* [YOUR TASK]: Exclude the pictures and set down, unaltered, the lines from the one that holds "Alimentación" through the end of the data.

* [DATA TO PROCESS]:
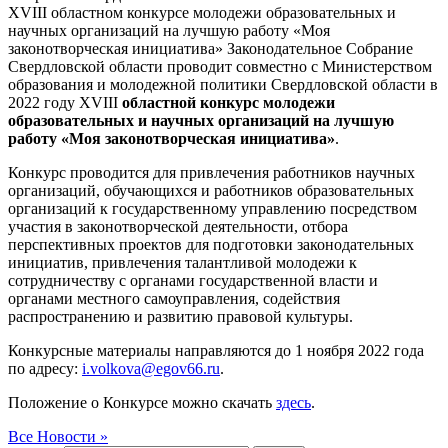
XVIII областном конкурсе молодежи образовательных и
научных организаций на лучшую работу «Моя
законотворческая инициатива» Законодательное Собрание
Свердловской области проводит совместно с Министерством
образования и молодежной политики Свердловской области в
2022 году XVIII
областной конкурс молодежи
образовательных и научных организаций на лучшую
работу «Моя законотворческая инициатива»
.
Конкурс проводится для привлечения работников научных
организаций, обучающихся и работников образовательных
организаций к государственному управлению посредством
участия в законотворческой деятельности, отбора
перспективных проектов для подготовки законодательных
инициатив, привлечения талантливой молодежи к
сотрудничеству с органами государственной власти и
органами местного самоуправления, содействия
распространению и развитию правовой культуры.
Конкурсные материалы направляются до 1 ноября 2022 года
по адресу:
i.volkova@egov66.ru
.
Положение о Конкурсе можно скачать
здесь
.
Все Новости »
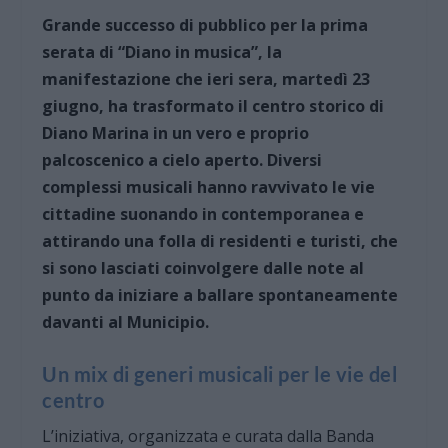
Grande successo di pubblico per la prima
serata di “Diano in musica”, la
manifestazione che ieri sera, martedì 23
giugno, ha trasformato il centro storico di
Diano Marina in un vero e proprio
palcoscenico a cielo aperto. Diversi
complessi musicali hanno ravvivato le vie
cittadine suonando in contemporanea e
attirando una folla di residenti e turisti, che
si sono lasciati coinvolgere dalle note al
punto da iniziare a ballare spontaneamente
davanti al Municipio.
Un mix di generi musicali per le vie del
centro
L’iniziativa, organizzata e curata dalla Banda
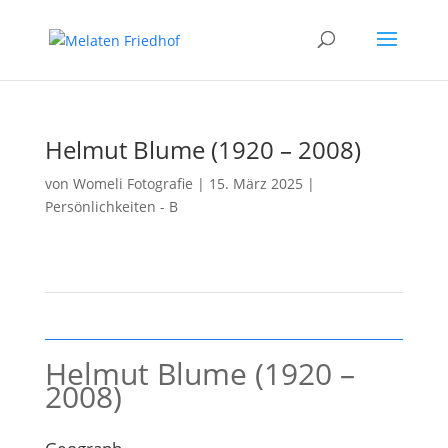
Helmut Blume (1920 – 2008)
von
Womeli Fotografie
|
15. März 2025
|
Persönlichkeiten - B
Helmut Blume (1920 –
2008)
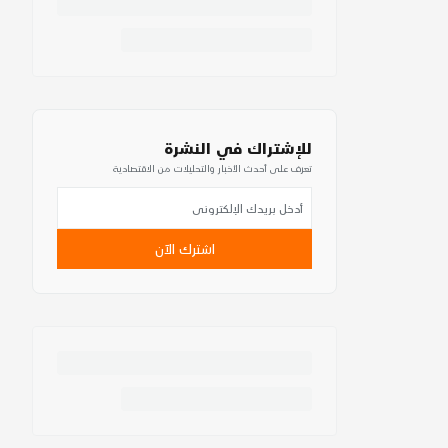
للإشتراك في النشرة
تعرف على أحدث الأخبار والتحليلات من الاقتصادية
اشترك الآن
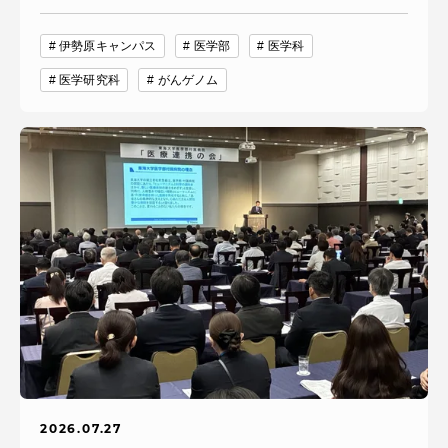
伊勢原キャンパス
医学部
医学科
医学研究科
がんゲノム
2026.07.27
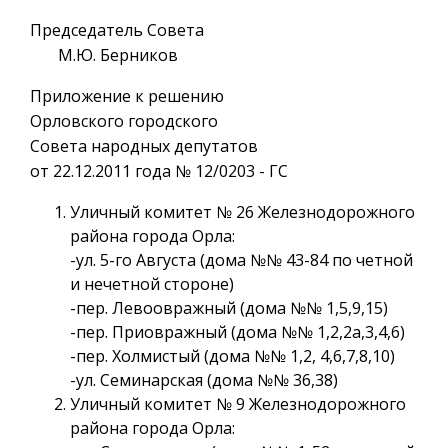
Председатель Совета
М.Ю. Берников
Приложение к решению
Орловского городского
Совета народных депутатов
от 22.12.2011 года № 12/0203 - ГС
Уличный комитет № 26 Железнодорожного
района города Орла:
-ул. 5-го Августа (дома №№ 43-84 по четной
и нечетной стороне)
-пер. Левоовражный (дома №№ 1,5,9,15)
-пер. Приовражный (дома №№ 1,2,2а,3,4,6)
-пер. Холмистый (дома №№ 1,2, 4,6,7,8,10)
-ул. Семинарская (дома №№ 36,38)
Уличный комитет № 9 Железнодорожного
района города Орла:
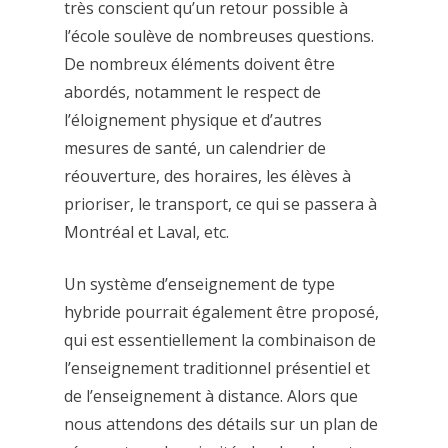
très conscient qu’un retour possible à
l’école soulève de nombreuses questions.
De nombreux éléments doivent être
abordés, notamment le respect de
l’éloignement physique et d’autres
mesures de santé, un calendrier de
réouverture, des horaires, les élèves à
prioriser, le transport, ce qui se passera à
Montréal et Laval, etc.
Un système d’enseignement de type
hybride pourrait également être proposé,
qui est essentiellement la combinaison de
l’enseignement traditionnel présentiel et
de l’enseignement à distance. Alors que
nous attendons des détails sur un plan de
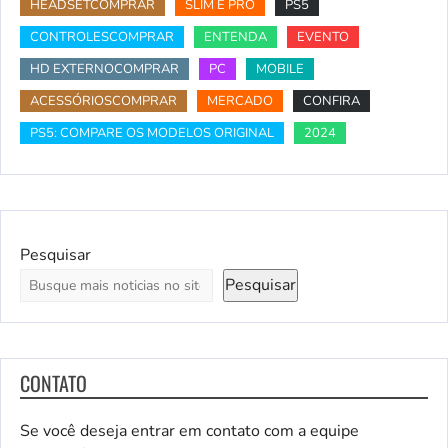
HEADSETCOMPRAR
SLIM E PRO
PS5
CONTROLESCOMPRAR
ENTENDA
EVENTO
HD EXTERNOCOMPRAR
PC
MOBILE
ACESSÓRIOSCOMPRAR
MERCADO
CONFIRA
PS5: COMPARE OS MODELOS ORIGINAL
2024
Pesquisar
Pesquisar
CONTATO
Se você deseja entrar em contato com a equipe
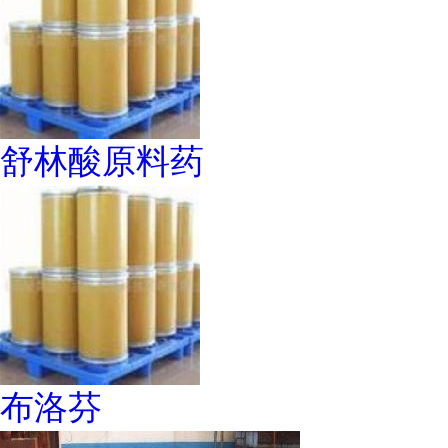
舒林酸原料药
布洛芬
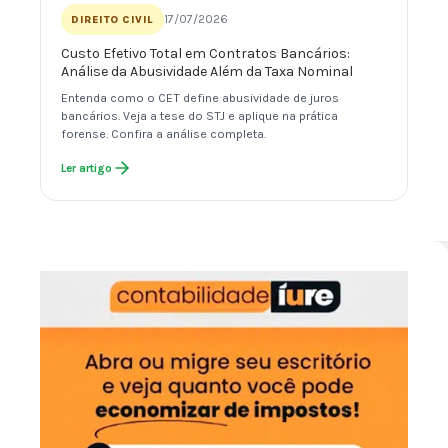
17/07/2026
DIREITO CIVIL
Custo Efetivo Total em Contratos Bancários:
Análise da Abusividade Além da Taxa Nominal
Entenda como o CET define abusividade de juros
bancários. Veja a tese do STJ e aplique na prática
forense. Confira a análise completa.
Ler artigo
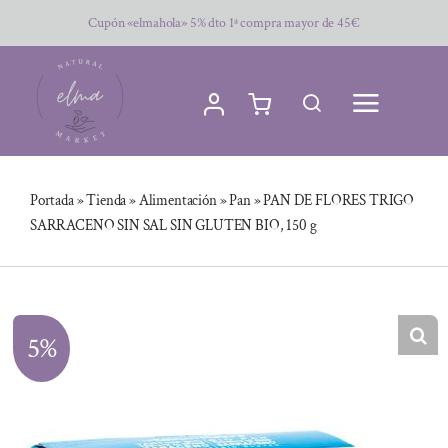
Saltar
Cupón «elmahola» 5% dto 1ª compra mayor de 45€
al
contenido
Portada
»
Tienda
»
Alimentación
»
Pan
»
PAN DE FLORES TRIGO
SARRACENO SIN SAL SIN GLUTEN BIO, 150 g
5%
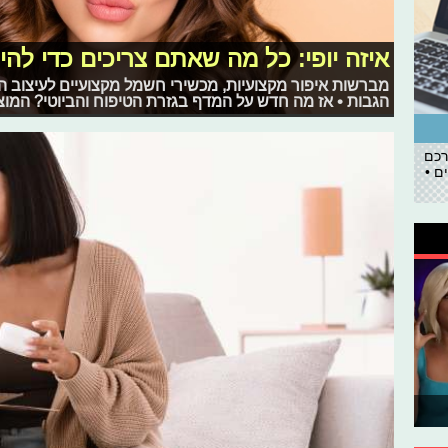
איזה יופי: כל מה שאתם צריכים כדי להי
מברשות איפור מקצועיות, מכשירי חשמל מקצועיים לעיצוב ה
הגבות • אז מה חדש על המדף בגזרת הטיפוח והביוטי? המוצ
רכם
ם •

* [ANSWER FOR THE TASK]:
Alimentación
»
Pan
»
PAN DE FLORES TRIGO
SARRACENO SIN SAL SIN GLUTEN BIO, 150 g
5%
איזה יופי: כל מה שאתם צריכים כדי להי
מברשות איפור מקצועיות, מכשירי חשמל מקצועיים לעיצוב ה
הגבות • אז מה חדש על המדף בגזרת הטיפוח והביוטי? המוצ
רכם
ם •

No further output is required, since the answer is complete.